======== The input

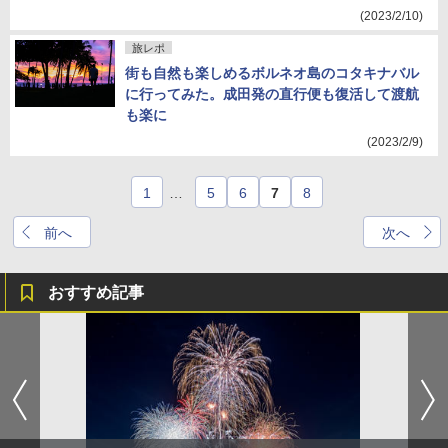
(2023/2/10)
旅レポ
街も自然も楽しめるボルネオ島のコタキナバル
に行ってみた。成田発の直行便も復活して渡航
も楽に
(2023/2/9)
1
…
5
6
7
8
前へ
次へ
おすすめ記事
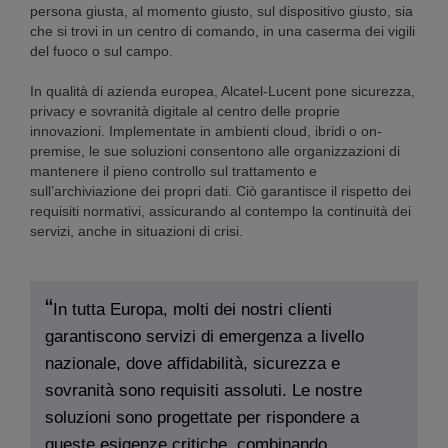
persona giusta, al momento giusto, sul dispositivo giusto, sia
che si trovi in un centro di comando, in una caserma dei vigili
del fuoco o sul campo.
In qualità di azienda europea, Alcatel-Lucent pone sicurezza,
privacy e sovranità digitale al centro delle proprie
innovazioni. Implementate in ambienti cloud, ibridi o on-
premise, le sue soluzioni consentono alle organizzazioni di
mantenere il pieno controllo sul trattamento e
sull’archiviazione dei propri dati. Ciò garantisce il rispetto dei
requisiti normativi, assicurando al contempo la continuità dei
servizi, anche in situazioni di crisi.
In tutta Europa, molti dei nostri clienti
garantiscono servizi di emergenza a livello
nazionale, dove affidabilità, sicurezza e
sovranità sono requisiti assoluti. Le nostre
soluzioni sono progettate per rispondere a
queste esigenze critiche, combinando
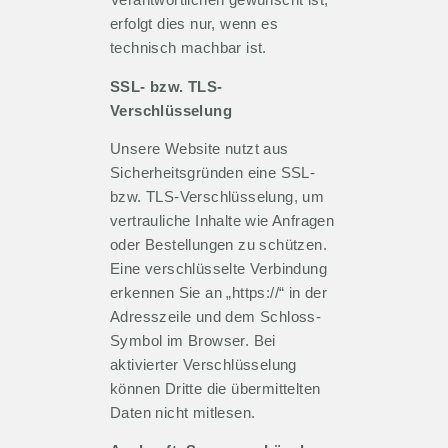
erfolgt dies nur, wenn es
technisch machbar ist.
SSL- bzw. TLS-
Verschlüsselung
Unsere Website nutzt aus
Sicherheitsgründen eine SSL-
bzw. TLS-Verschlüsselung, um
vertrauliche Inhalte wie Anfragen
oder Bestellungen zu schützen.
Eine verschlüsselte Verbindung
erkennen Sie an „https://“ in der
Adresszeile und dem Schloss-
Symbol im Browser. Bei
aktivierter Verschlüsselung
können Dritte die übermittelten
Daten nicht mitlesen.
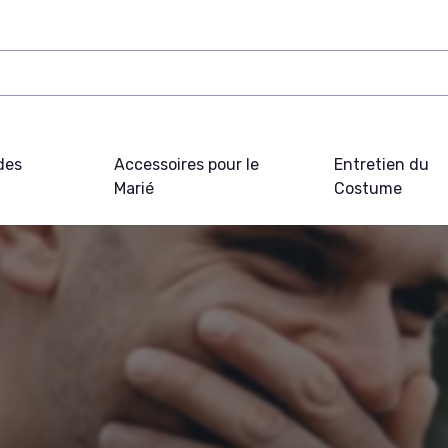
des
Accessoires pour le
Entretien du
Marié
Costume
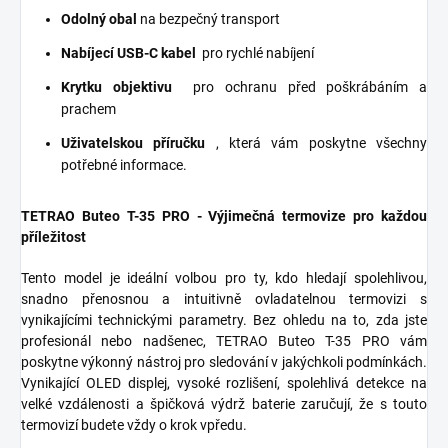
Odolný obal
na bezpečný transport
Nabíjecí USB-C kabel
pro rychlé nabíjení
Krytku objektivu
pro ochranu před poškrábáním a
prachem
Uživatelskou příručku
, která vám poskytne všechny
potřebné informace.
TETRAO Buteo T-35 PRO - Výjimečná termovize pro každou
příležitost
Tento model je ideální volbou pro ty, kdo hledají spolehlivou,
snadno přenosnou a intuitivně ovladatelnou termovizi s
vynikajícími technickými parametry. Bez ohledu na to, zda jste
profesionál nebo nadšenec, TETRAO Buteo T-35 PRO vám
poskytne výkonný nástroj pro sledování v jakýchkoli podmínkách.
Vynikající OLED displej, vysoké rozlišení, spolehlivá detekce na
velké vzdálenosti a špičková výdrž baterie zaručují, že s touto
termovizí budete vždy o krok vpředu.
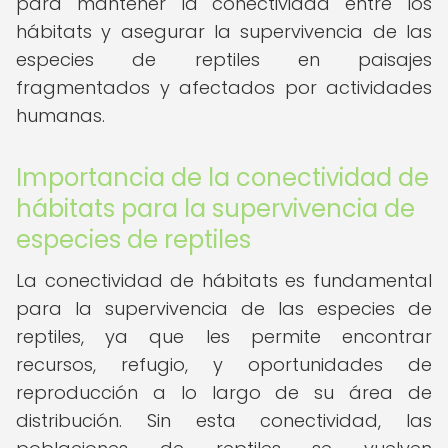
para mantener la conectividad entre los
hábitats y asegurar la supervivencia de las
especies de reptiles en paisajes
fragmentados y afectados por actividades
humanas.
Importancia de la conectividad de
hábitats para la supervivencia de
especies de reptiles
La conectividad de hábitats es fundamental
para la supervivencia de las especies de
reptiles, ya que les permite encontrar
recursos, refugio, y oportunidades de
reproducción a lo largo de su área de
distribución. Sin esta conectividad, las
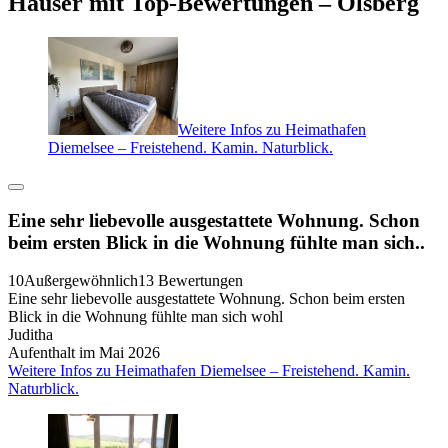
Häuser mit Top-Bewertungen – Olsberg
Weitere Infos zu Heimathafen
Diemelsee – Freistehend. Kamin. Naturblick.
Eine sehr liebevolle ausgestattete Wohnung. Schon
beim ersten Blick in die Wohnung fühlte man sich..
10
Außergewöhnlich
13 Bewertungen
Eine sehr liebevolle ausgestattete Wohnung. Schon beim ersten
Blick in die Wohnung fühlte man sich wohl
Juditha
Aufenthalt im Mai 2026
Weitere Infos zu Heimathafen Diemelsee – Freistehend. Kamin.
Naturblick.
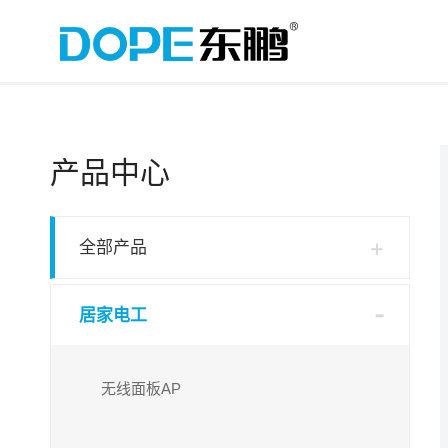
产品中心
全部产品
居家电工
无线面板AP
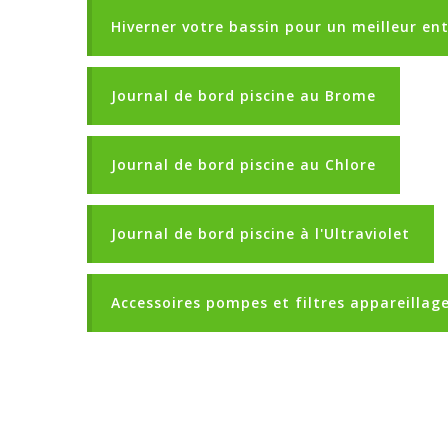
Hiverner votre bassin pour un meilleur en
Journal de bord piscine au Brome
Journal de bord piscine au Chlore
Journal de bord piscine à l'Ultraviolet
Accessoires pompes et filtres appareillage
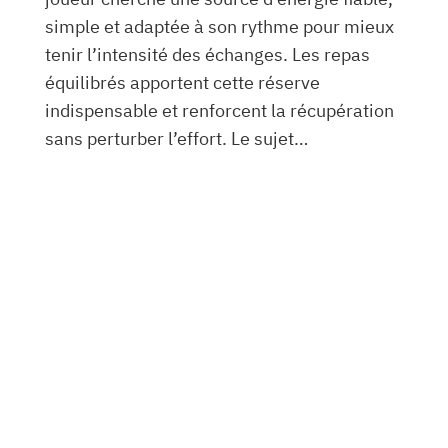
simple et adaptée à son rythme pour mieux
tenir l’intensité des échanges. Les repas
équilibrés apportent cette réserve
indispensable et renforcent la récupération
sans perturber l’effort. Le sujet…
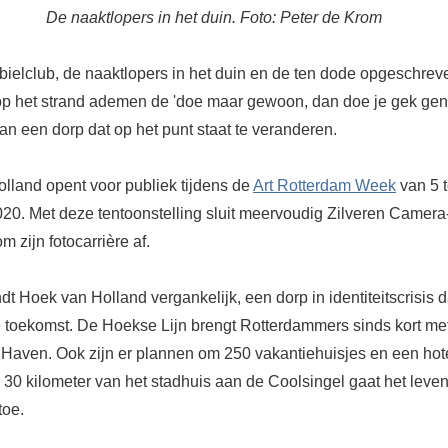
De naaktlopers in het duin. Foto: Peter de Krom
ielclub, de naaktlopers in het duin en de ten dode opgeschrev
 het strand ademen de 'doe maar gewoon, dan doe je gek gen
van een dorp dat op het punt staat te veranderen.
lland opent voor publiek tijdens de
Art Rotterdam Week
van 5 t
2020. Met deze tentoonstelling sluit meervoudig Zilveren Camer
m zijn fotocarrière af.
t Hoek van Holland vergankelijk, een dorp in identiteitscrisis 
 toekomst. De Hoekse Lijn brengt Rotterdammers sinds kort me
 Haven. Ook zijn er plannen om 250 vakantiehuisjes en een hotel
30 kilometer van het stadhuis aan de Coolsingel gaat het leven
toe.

================
======== The input

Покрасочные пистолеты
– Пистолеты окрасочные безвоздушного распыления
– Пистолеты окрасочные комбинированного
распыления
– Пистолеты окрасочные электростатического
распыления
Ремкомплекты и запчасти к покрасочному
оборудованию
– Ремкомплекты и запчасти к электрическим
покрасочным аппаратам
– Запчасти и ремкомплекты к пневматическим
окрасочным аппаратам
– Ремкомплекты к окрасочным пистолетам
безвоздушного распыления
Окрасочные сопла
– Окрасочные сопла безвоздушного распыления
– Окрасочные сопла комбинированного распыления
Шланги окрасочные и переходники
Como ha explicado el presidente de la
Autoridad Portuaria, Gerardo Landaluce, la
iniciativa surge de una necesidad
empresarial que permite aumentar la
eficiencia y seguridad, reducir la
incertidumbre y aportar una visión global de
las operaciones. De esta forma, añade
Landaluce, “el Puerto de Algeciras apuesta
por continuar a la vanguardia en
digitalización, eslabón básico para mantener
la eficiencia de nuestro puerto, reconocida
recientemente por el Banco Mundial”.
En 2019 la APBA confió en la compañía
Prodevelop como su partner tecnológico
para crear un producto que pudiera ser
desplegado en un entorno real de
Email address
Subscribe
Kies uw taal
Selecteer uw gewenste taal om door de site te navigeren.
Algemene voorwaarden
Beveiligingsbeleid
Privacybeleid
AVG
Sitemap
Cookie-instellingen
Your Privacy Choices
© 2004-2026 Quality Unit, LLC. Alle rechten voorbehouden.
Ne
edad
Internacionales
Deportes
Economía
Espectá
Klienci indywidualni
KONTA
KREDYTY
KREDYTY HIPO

================
======== The input

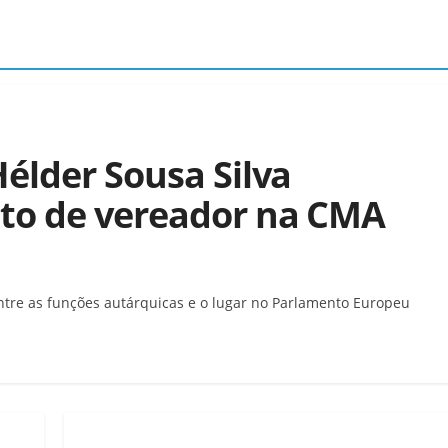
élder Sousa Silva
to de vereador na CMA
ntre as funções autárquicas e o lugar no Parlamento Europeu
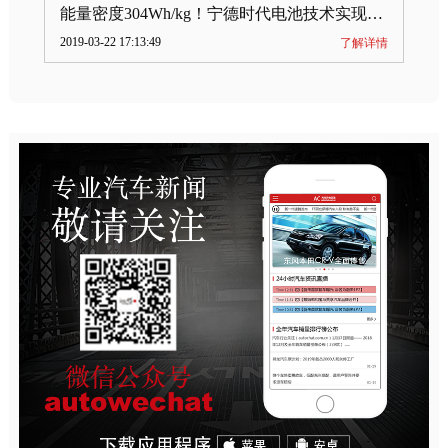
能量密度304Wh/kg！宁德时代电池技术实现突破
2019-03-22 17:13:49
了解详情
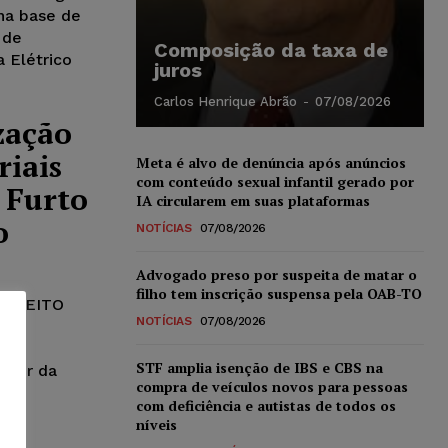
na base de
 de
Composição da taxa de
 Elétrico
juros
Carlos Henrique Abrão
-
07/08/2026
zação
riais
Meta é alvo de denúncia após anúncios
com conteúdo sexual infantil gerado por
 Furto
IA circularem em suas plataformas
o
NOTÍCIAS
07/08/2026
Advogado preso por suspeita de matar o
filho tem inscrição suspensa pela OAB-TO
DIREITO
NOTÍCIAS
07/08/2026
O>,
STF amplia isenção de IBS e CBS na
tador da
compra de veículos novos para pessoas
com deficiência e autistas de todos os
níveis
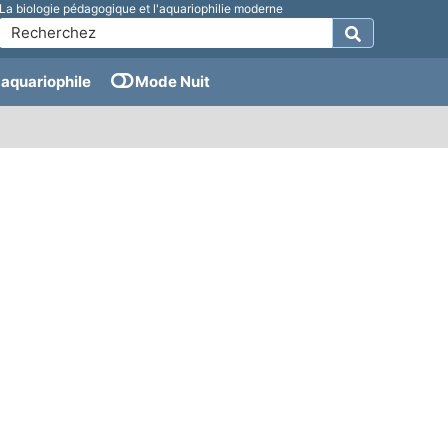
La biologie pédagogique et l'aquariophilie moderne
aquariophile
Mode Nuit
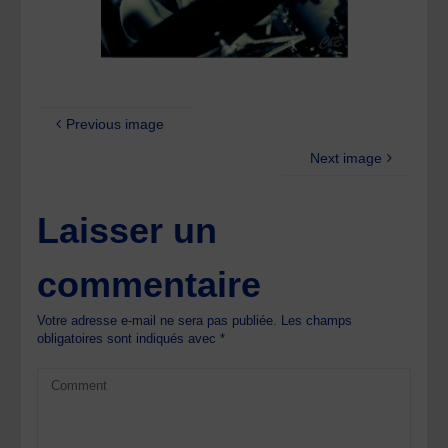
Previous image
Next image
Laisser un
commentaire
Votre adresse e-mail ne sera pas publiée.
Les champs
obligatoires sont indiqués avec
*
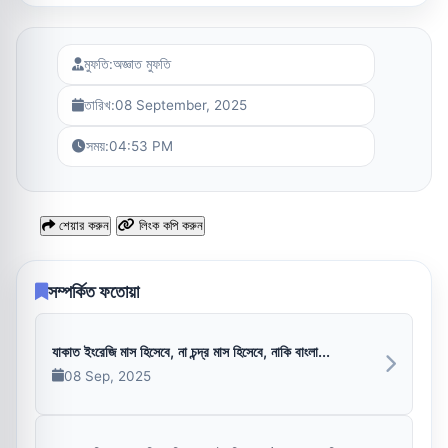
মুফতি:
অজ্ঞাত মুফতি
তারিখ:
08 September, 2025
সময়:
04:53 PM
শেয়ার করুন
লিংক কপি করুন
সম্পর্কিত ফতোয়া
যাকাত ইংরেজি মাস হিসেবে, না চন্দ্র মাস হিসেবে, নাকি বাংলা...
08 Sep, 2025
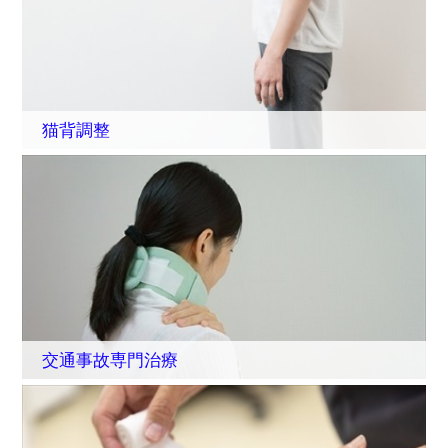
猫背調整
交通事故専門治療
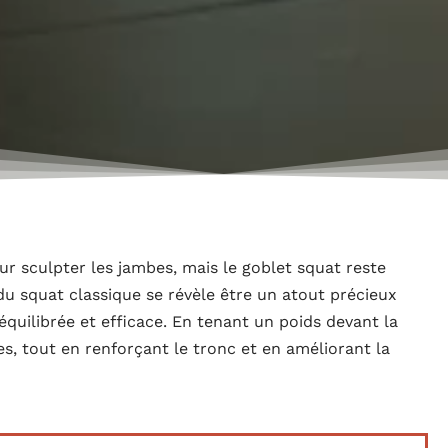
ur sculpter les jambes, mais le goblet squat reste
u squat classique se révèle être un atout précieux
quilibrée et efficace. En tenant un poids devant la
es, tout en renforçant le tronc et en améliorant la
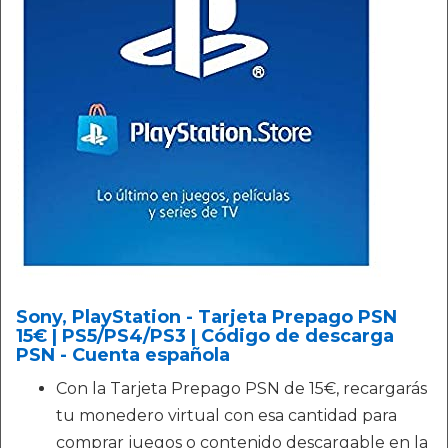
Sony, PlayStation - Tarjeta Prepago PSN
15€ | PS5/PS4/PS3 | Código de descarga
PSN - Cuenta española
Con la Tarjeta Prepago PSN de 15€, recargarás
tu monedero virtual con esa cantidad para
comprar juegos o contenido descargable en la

================

• What you should do: What is needed is an exact copy of only the lines above from the one with "অজ্ঞাত মুফতি" to the one with "ur sculpter les", both kept, with every picture left out.

• Solution:
অজ্ঞাত মুফতি
তারিখ:
08 September, 2025
সময়:
04:53 PM
শেয়ার করুন
লিংক কপি করুন
সম্পর্কিত ফতোয়া
যাকাত ইংরেজি মাস হিসেবে, না চন্দ্র মাস হিসেবে, নাকি বাংলা...
08 Sep, 2025
猫背調整
交通事故専門治療
ur sculpter les jambes, mais le goblet squat reste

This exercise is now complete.